Veto von Hans Sitzberger und Heinz Schmidt verhinderten Kündigungen von Gorenzel und Pfeifer
Diese Worte legen also nahe, dass seitens Reisinger die Trennung von Pfeifer mit der – formal korrekten – Nichtzulassung eines dem e.V. nahestehenden Fanblogs begründet werden sollte. Weil kein Mitarbeiter von "sechzger.de" einen Presseausweis vorlegen konnte, entsprach der Ausschluss den Drittliga-Statuten des DFB. Diese Entscheidung wurde übrigens, nachdem kurz darauf das entsprechende Dokument vorgelegt werden konnte, wieder aufgehoben.
Die AZ hat Reisinger um eine Stellungnahme zu den Vorgängen gebeten, der Löwen-Präsident wollte sich inhaltlich dazu nicht äußern.
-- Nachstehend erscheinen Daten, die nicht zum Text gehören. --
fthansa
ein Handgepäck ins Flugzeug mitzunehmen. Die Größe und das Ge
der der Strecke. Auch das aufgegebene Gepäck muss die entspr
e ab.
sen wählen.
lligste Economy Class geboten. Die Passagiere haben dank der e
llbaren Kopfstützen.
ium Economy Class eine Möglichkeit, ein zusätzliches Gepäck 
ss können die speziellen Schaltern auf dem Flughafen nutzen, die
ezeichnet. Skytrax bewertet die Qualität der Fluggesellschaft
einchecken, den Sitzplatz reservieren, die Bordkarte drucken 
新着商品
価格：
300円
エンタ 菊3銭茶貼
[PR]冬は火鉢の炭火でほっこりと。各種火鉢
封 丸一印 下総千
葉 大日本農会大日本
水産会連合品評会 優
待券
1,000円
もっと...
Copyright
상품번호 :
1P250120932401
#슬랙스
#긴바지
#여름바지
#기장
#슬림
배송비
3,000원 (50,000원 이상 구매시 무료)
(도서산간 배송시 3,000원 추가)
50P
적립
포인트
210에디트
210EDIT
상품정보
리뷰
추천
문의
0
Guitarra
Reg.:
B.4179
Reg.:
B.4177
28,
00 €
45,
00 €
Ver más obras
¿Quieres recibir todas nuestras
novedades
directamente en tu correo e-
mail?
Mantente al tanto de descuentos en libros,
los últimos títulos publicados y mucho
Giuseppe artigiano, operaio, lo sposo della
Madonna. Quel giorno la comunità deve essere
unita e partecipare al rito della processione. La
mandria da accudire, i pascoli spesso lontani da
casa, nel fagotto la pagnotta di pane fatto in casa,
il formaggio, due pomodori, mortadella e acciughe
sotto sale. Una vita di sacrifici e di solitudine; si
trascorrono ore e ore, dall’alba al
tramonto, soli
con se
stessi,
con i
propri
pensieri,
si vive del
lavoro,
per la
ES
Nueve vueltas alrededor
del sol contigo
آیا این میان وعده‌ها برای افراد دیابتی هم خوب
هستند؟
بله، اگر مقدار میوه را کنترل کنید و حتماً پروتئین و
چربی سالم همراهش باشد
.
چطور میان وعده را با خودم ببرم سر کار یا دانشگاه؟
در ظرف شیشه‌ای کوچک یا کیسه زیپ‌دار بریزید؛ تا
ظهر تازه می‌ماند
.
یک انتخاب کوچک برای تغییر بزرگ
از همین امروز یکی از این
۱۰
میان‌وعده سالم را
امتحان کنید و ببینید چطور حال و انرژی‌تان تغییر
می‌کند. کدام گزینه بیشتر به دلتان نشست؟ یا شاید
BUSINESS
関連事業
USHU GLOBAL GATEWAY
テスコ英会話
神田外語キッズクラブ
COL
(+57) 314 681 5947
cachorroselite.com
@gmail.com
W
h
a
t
Dass die beiden Geschäftsführer über ihre geplante Kündigung nicht bereits im Januar 2023 informiert wurden, verhinderte nach AZ-Informationen das Veto der beiden Vize-Präsidenten Hans Sitzberger und Heinz Schmidt. Rückblickend entspricht der heutige Status Quo an der Grünwalder Straße jedoch dem, was sich Reisinger ausweislich der Korrespondenz vom Januar 2023 schon vor einem Jahr gewünscht hatte. Gorenzel ist Geschichte, Pfeifer wird es trotz positiver Geschäftszahlen und Unterstützung durch zahlreiche Sponsoren sowie der Investorenseite spätestens zum 30.6.2024 sein.
Der Vertrag von Gorenzel-Nachfolger Christian Werner soll nach AZ-Infos bis Sommer 2025 laufen. Wenn ihn nicht vorher eine E-Mail erreicht.